Kapuspenkum Kejagung Harli Siregar menegaskan pihaknya tak mempersoalkan pemberitaan JakTV. Namun pihaknya menemukan adanya tindak pidana permufakatan jahat hingga rekayasa fakta diduga untuk merintangi Kejagung dalam penyidikan kasus timah dan impor gula.
“Yang dipersoalkan oleh Kejaksaan bukan soal pemberitaan, karena kita tidak antikritik,” kata Harli dalam jumpa pers di Kejaksaan Agung, Jakarta Selatan, Selasa (22/4/2025).
“Tetapi yang dipersoalkan adalah tindak pidana permufakatan jahatnya antar pihak-pihak ini, sehingga melakukan perintangan terhadap proses hukum yang sedang berjalan, ada rekayasa di situ,” lanjut Harli.
Untuk diketahui, Kejagung menetapkan tiga orang tersangka dalam kasus ini, yaitu:
1. Pengacara bernama Marcella Santoso dengan inisial MS
2. Pengacara bernama Junaedi Saibih dengan inisial JS
3. Lalu, Direktur Pemberitaan JakTV Tian Bahtiar yang diberi inisial TB.
Harli kemudian menjelaskan permufakatan jahat yang dilakukan oleh para tersangka.
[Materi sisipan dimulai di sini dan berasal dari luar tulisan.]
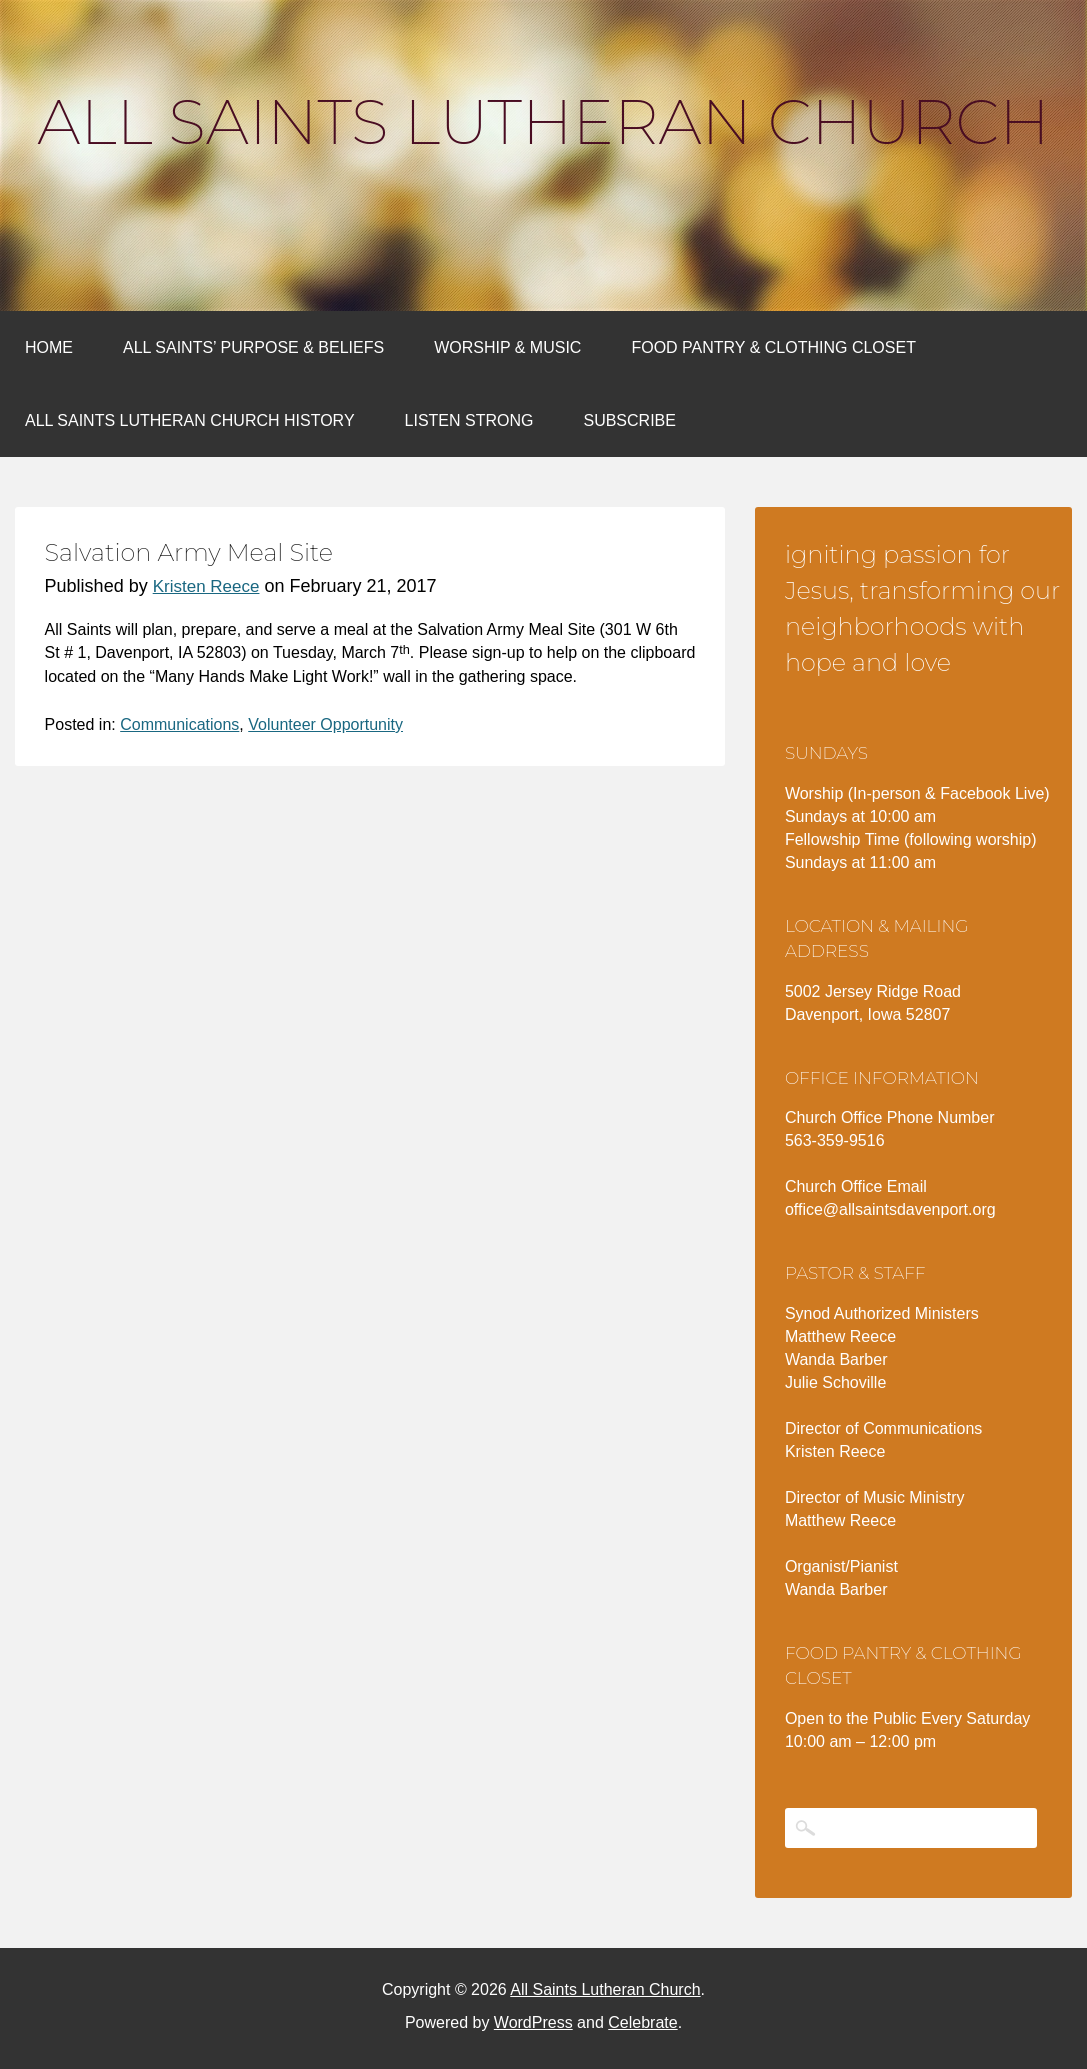 This screenshot has height=2069, width=1087. What do you see at coordinates (253, 347) in the screenshot?
I see `All Saints’ Purpose & Beliefs` at bounding box center [253, 347].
Mereka, kata Harli, melakukan penggiringan narasi publik agar Korps Adhyaksa dinilai buruk.
“Tiga orang ini melakukan apa? Melakukan permufakatan jahat untuk seolah-olah institusi ini busuk. Padahal kenyataannya tidak demikian. Dengan informasi yang tidak benar dikemas untuk apa? Mempengaruhi publik opini,” jelasnya.
Harli mengatakan para tersangka ini memiliki peran masing-masing untuk menjalankan praktik curang. Ada yang berperan sebagai tim yuridis dalam persidangan, ada yang mengatur rekayasa sosial yang akan dilakukan, serta tim nonyuridis.
“Coba rekan-rekan media bisa bayangkan apa yang tidak kami lakukan tapi dinyatakan seolah-olah kami lakukan. Semua dalam rangka apa? Pelemahan terhadap institusi. Untuk apa? Untuk penanganan perkara supaya sesuai dengan kehendaknya,” ungkap Harli.
“Ada peran tim non yuridis, karena kita tahu pasal sangkaannya ada Rp60 miliar dari proses hukum terkait dengan dugaan suap dan atau gratifikasi,” tambah dia.
Pada akhirnya, ketiga tersangka, lanjut Harli, hendak menggiring opini negatif masyarakat terhadap Kejagung. Para tersangka juga turut menjadi dalang berbagai aksi massa.
“Bagaimana pandangan termasuk pandangan peradilan terhadap institusi kejaksaan. Karena melakukan mobilisasi masa, massa disuruh demonstrasi dibayar dan itu terkonfirmasi,” tutur Harli.
Selain itu, Harli menyebut ada upaya pembuatan konten hingga talk show untuk menggiring opini masyarakat. Harli mengambil contoh kasus kelangkaan minyak yang sempat diusut jaksa.
“Kejaksaan memproses (mengenai kelangkaan minyak), ditemukan ada perbuatan pidana, orang-orangnya diproses. Lalu menurut kami ada kerugian keuangan negara. Kerugian keuangan negara ini oleh putusan pengadilan tidak bisa diminta kepada perorangan, tetapi kepada korporasi,” ungkap Harli.
“Lalu di korporasi di-ontslag (vonis lepas oleh hakim). Kenapa di-ontslag, salah satunya adalah (untuk) pembentukan opini yuridis yang dimainkan oleh tiga peran tadi,” sambungnya.
Selepas itu, tersangka, kata Harli melayangkan gugatan perdata hingga gugatan di Pengadilan Tata Usaha Negara. Gugatan itu dipublikasi seakan kejaksaan menyidik korporasi untuk meminta membayar uang pengganti.
“Jadi secara yuridis dimainkan, kemudian rekayasa sosial dimainkan, dan nonyuridis dimainkan,” imbuh Harli.